:: DATA BLOCK ::
● ● ● ●

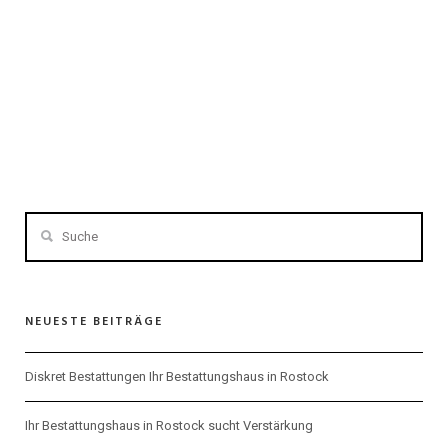
NEUESTE BEITRÄGE
Diskret Bestattungen Ihr Bestattungshaus in Rostock
Ihr Bestattungshaus in Rostock sucht Verstärkung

● ● ● ●

Whenever the word "Bestattungshaus" appears in a line above, copy that line.

:: RESPONSE TO THIS EXERCISE ::
Diskret Bestattungen Ihr Bestattungshaus in Rostock
Ihr Bestattungshaus in Rostock sucht Verstärkung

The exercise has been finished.